A Submillisecond Fourier and Wavelet-based Model to Extract Variable Candidates from the NEOWISE Single-exposure Database
Abstract
This paper presents VARnet, a capable signal-processing model for rapid astronomical time series analysis. VARnet leverages wavelet decomposition, a novel method of Fourier feature extraction via the finite-embedding Fourier transform, and deep learning to detect faint signals in light curves, utilizing the strengths of modern GPUs to achieve submillisecond single-source run time. We apply VARnet to the Near-Earth Object Wide-field Infrared Survey Explorer (NEOWISE) single-exposure database, which holds nearly 200 billion apparitions over 10.5 yr of infrared sources on the entire sky. This paper devises a pipeline in order to extract variable candidates from the NEOWISE data, serving as a proof of concept for both the efficacy of VARnet and methods for an upcoming variability survey over the entirety of the NEOWISE data set. We implement models and simulations to synthesize unique light curves to train VARnet. In this case, the model achieves an F1 score of 0.91 over a four-class classification scheme on a validation set of real variable sources present in the infrared. With ∼2000 points per light curve on a GPU with 22 GB of VRAM, VARnet produces a per-source processing time of <53 μs. We confirm that our VARnet is sensitive and precise to both known and previously undiscovered variable sources. These methods prove promising for a complete future survey of variability with the Wide-field Infrared Survey Explorer, and effectively showcase the power of the VARnet model architecture.
Copyright and License
© 2024. The Author(s). Published by the American Astronomical Society.

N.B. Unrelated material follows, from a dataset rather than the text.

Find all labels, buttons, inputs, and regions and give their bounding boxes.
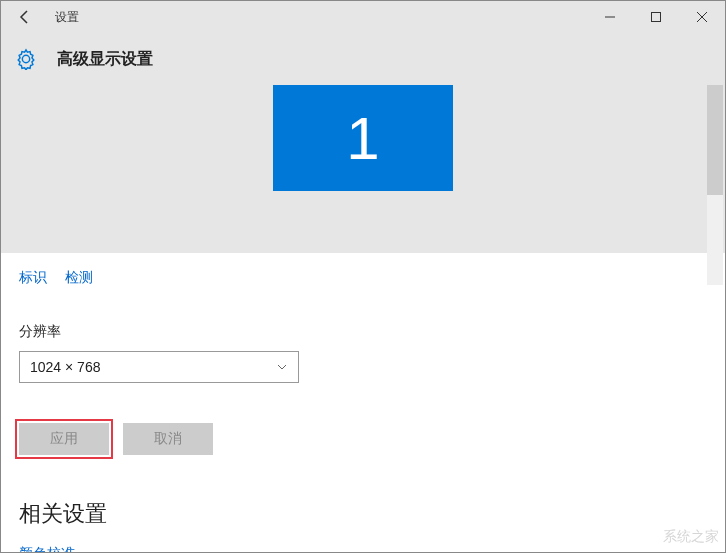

Original content from this work may be used under the terms of the Creative Commons Attribution 4.0 licence. Any further distribution of this work must maintain attribution to the author(s) and the title of the work, journal citation and DOI.
Acknowledgement
I would like to acknowledge and thank deeply my mentor Davy (Dr. J. Davy Kirkpatrick) for introducing me to astronomy at IPAC and providing guidance throughout this project, aiding in data analysis and the collection of known objects for the test set.

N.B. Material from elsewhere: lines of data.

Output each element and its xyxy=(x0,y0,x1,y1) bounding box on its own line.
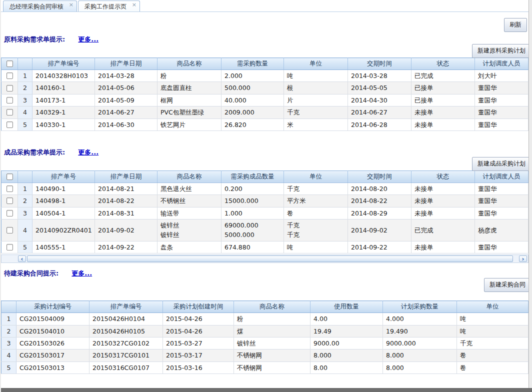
column-header: 排产单日期 xyxy=(95,170,158,182)
scrollbar-thumb[interactable] xyxy=(27,256,513,262)
table-cell: 千克 xyxy=(284,106,348,118)
table-cell: 卷 xyxy=(457,362,528,374)
table-cell: 2014-08-22 xyxy=(95,195,158,207)
table-row[interactable]: 2140498-12014-08-22不锈钢丝15000.000平方米2014-… xyxy=(2,195,528,207)
table-row[interactable]: 4140329-12014-06-27PVC包塑丝墨绿2009.000千克201… xyxy=(2,106,528,118)
table-cell: 吨 xyxy=(457,313,528,325)
row-checkbox[interactable] xyxy=(6,244,13,250)
table-cell: 2014-09-22 xyxy=(348,241,412,253)
table-cell: 粉 xyxy=(158,70,222,82)
column-header: 排产单编号 xyxy=(32,58,95,70)
table-cell: CG201503017 xyxy=(16,350,90,362)
column-header: 交期时间 xyxy=(348,170,412,182)
row-number-header xyxy=(18,58,32,70)
row-checkbox[interactable] xyxy=(6,109,13,116)
row-checkbox[interactable] xyxy=(6,227,13,234)
table-cell: 19.490 xyxy=(383,325,457,337)
column-header: 商品名称 xyxy=(234,301,310,313)
tab-close-icon[interactable]: × xyxy=(132,2,136,8)
row-checkbox[interactable] xyxy=(6,122,13,128)
table-row[interactable]: 2CG20150401020150426H01052015-04-26煤19.4… xyxy=(2,325,528,337)
table-cell: 董国华 xyxy=(475,94,528,106)
table-cell: 2014-05-05 xyxy=(348,82,412,94)
table-cell: CG201504009 xyxy=(16,313,90,325)
refresh-button[interactable]: 刷新 xyxy=(504,18,527,32)
table-cell: 董国华 xyxy=(475,118,528,130)
table-cell: 框网 xyxy=(158,94,222,106)
table-cell: 董国华 xyxy=(475,182,528,194)
table-cell: 刘大叶 xyxy=(475,70,528,82)
tab-general-manager-contract-review[interactable]: 总经理采购合同审核 × xyxy=(3,0,77,12)
row-checkbox[interactable] xyxy=(6,198,13,204)
table-row[interactable]: 3140504-12014-08-31输送带1.000卷2014-08-29未接… xyxy=(2,207,528,219)
table-row[interactable]: 5CG20150301320150316CG01072015-03-16不锈钢网… xyxy=(2,362,528,374)
table-cell: 140555-1 xyxy=(32,241,95,253)
table-cell: 2015-03-17 xyxy=(163,350,234,362)
row-checkbox[interactable] xyxy=(6,210,13,216)
table-cell: 煤 xyxy=(234,325,310,337)
table-row[interactable]: 5140330-12014-06-30铁艺网片26.820米2014-06-28… xyxy=(2,118,528,130)
tab-close-icon[interactable]: × xyxy=(69,2,74,8)
new-finished-goods-plan-button[interactable]: 新建成品采购计划 xyxy=(472,157,531,171)
table-cell: 2015-03-27 xyxy=(163,337,234,349)
table-cell: 2014-06-27 xyxy=(348,106,412,118)
table-header-row: 排产单编号 排产单日期 商品名称 需采购数量 单位 交期时间 状态 计划调度人员 xyxy=(2,58,528,70)
row-checkbox-cell xyxy=(2,106,18,118)
raw-material-more-link[interactable]: 更多... xyxy=(78,36,98,43)
table-cell: 黑色退火丝 xyxy=(158,182,222,194)
table-cell: 2014-05-09 xyxy=(95,94,158,106)
column-header: 单位 xyxy=(457,301,528,313)
table-cell: 140490-1 xyxy=(32,182,95,194)
select-all-checkbox[interactable] xyxy=(6,60,13,67)
table-cell: 2014-09-02 xyxy=(348,220,412,242)
finished-goods-more-link[interactable]: 更多... xyxy=(78,148,98,156)
contract-more-link[interactable]: 更多... xyxy=(72,270,92,277)
table-row[interactable]: 4CG20150301720150317CG01012015-03-17不锈钢网… xyxy=(2,350,528,362)
table-header-row: 排产单号 排产单日期 商品名称 需采购成品数量 单位 交期时间 状态 计划调度人… xyxy=(2,170,528,182)
table-cell: 董国华 xyxy=(475,195,528,207)
table-cell: 26.820 xyxy=(222,118,284,130)
table-row[interactable]: 420140902ZR04012014-09-02镀锌丝 镀锌丝69000.00… xyxy=(2,220,528,242)
table-row[interactable]: 2140160-12014-05-06底盘圆直柱500.000根2014-05-… xyxy=(2,82,528,94)
scroll-left-arrow-icon[interactable]: ‹ xyxy=(18,256,26,262)
new-purchase-contract-button[interactable]: 新建采购合同 xyxy=(484,278,531,292)
row-checkbox[interactable] xyxy=(6,85,13,92)
raw-material-section-title: 原料采购需求单提示: xyxy=(4,36,65,43)
table-cell: 盘条 xyxy=(158,241,222,253)
table-row[interactable]: 120140328H01032014-03-28粉2.000吨2014-03-2… xyxy=(2,70,528,82)
row-checkbox-cell xyxy=(2,118,18,130)
column-header: 使用数量 xyxy=(310,301,383,313)
table-cell: 2.000 xyxy=(222,70,284,82)
table-cell: 500.000 xyxy=(222,82,284,94)
select-all-checkbox[interactable] xyxy=(6,174,13,180)
row-number: 5 xyxy=(18,241,32,253)
table-cell: 2014-08-29 xyxy=(348,207,412,219)
table-cell: 董国华 xyxy=(475,207,528,219)
horizontal-scrollbar[interactable]: ‹ › xyxy=(1,254,528,263)
row-checkbox[interactable] xyxy=(6,72,13,79)
table-cell: CG201504010 xyxy=(16,325,90,337)
table-row[interactable]: 3140173-12014-05-09框网40.000片2014-04-30已接… xyxy=(2,94,528,106)
table-cell: 董国华 xyxy=(475,82,528,94)
table-header-row: 采购计划编号 排产单编号 采购计划创建时间 商品名称 使用数量 计划采购数量 单… xyxy=(2,301,528,313)
table-cell: 粉 xyxy=(234,313,310,325)
tab-procurement-worklist[interactable]: 采购工作提示页 × xyxy=(78,0,140,12)
column-header: 计划调度人员 xyxy=(475,58,528,70)
row-checkbox[interactable] xyxy=(6,186,13,192)
scroll-right-arrow-icon[interactable]: › xyxy=(519,256,527,262)
row-number-header xyxy=(18,170,32,182)
table-row[interactable]: 1140490-12014-08-21黑色退火丝0.200千克2014-08-2… xyxy=(2,182,528,194)
row-checkbox-cell xyxy=(2,241,18,253)
table-cell: 2014-08-31 xyxy=(95,207,158,219)
table-cell: 千克 xyxy=(457,337,528,349)
table-row[interactable]: 1CG20150400920150426H01042015-04-26粉4.00… xyxy=(2,313,528,325)
row-checkbox[interactable] xyxy=(6,97,13,104)
new-raw-material-plan-button[interactable]: 新建原料采购计划 xyxy=(472,44,531,58)
table-row[interactable]: 5140555-12014-09-22盘条674.880吨2014-09-22未… xyxy=(2,241,528,253)
column-header: 需采购成品数量 xyxy=(222,170,284,182)
table-cell: CG201503026 xyxy=(16,337,90,349)
tab-label: 采购工作提示页 xyxy=(84,3,126,10)
app-window: 总经理采购合同审核 × 采购工作提示页 × 刷新 原料采购需求单提示: 更多..… xyxy=(0,0,532,392)
table-cell: 未接单 xyxy=(412,241,475,253)
table-row[interactable]: 3CG20150302620150327CG01022015-03-27镀锌丝9… xyxy=(2,337,528,349)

I would like to thank the Near-Earth Object Surveyor mission for covering the page charges for this paper through contract No. 80MSFC20C0043.
This publication makes use of data products from the Near-Earth Object Wide-field Infrared Survey Explorer (NEOWISE), which is a joint project of the Jet Propulsion Laboratory/California Institute of Technology and the University of Arizona. NEOWISE is funded by the National Aeronautics and Space Administration.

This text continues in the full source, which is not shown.